Acad Med. 2004 Sep;79(9):832-9. doi: 10.1097/00001888-200409000-00004.
The ability of medical students to empathize often declines as they progress through the curriculum. This suggests that there is a need to promote empathy toward patients during the clinical clerkships. In this article, the authors attempt to identify the patient interviewing style that facilitates empathy and some practice habits that interfere with it. The authors maintain that (1) empathy is a multistep process whereby the doctor's awareness of the patient's concerns produces a sequence of emotional engagement, compassion, and an urge to help the patient; and (2) the first step in this process--the detection of the patient's concerns--is a teachable skill. The authors suggest that this step is facilitated by (1) conducting a "patient-centered" interview, thereby creating an atmosphere that encourages patients to share their concerns, (2) enquiring further into these concerns, and (3) recording them in the section traditionally reserved for the patient's "chief complaint." Some practice habits may discourage patients from sharing their concerns, such as (1) writing up the history during patient interviewing, (2) focusing too early on the chief complaint, and (3) performing a complete system review. The authors conclude that sustaining empathy and promoting medical professionalism among medical students may necessitate a change in the prevailing interviewing style in all clinical teaching settings, and a relocation of a larger proportion of clinical clerkships from the hospital setting to primary care clinics and chronic care, home care, and hospice facilities, where students can establish a continuing relationship with patients.

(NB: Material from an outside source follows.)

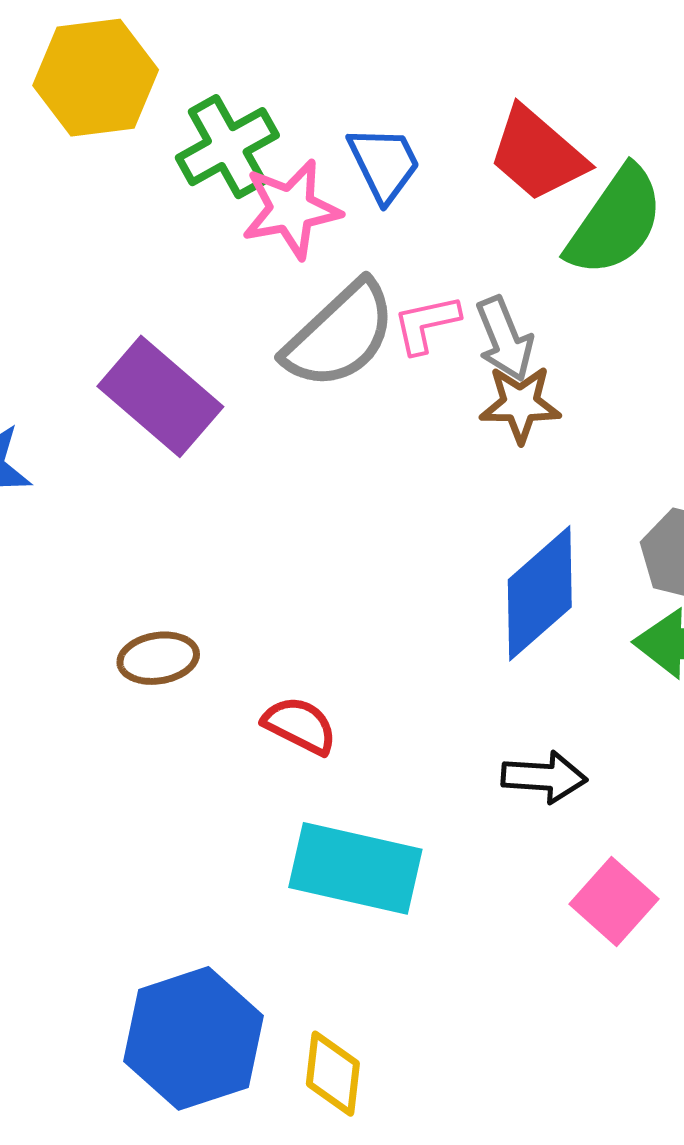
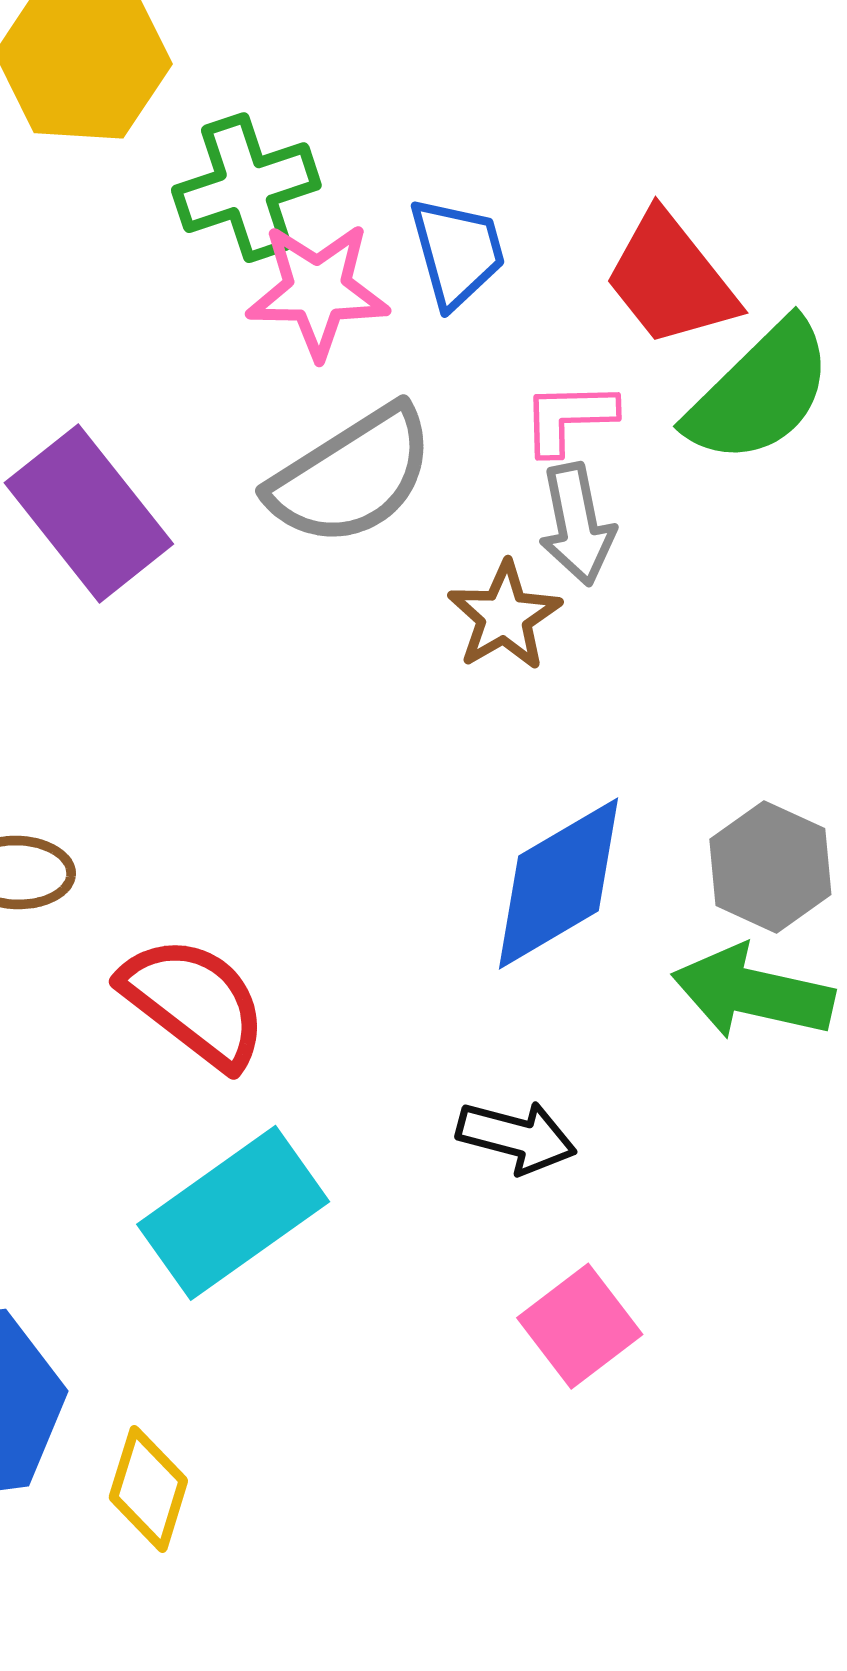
pink L-shape: (426, 324) -> (569, 418), moved
brown star: (520, 404) -> (504, 616), moved, turned 30
red semicircle: (300, 725) -> (194, 1002), size x1.5
cyan rectangle: (355, 868) -> (233, 1213), turned -59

医学生的共情能力往往会随着课程的推进而下降。这表明在临床实习期间有必要促进对患者的共情。在本文中,作者试图确定有助于共情的患者访谈方式以及一些会干扰共情的实习习惯。作者认为:(1)共情是一个多步骤的过程,在此过程中医生对患者担忧的觉察会引发一系列情感投入、同情以及帮助患者的冲动;(2)这个过程的第一步——察觉患者的担忧——是一项可传授的技能。作者指出,这一步骤可通过以下方式来促进:(1)进行“以患者为中心”的访谈,从而营造一种鼓励患者分享其担忧的氛围;(2)进一步探究这些担忧;(3)将它们记录在传统上预留用于记录患者“主诉”的部分。一些实习习惯可能会阻碍患者分享他们的担忧,比如(1)在患者访谈期间记录病史;(2)过早关注主诉;(3)进行全面的系统回顾。作者得出结论,要在医学生中维持共情并促进医学专业精神,可能需要改变所有临床教学环境中普遍存在的访谈方式,并将更大比例的临床实习从医院环境转移到初级保健诊所、慢性病护理机构、家庭护理机构和临终关怀机构,在这些地方学生可以与患者建立持续的关系。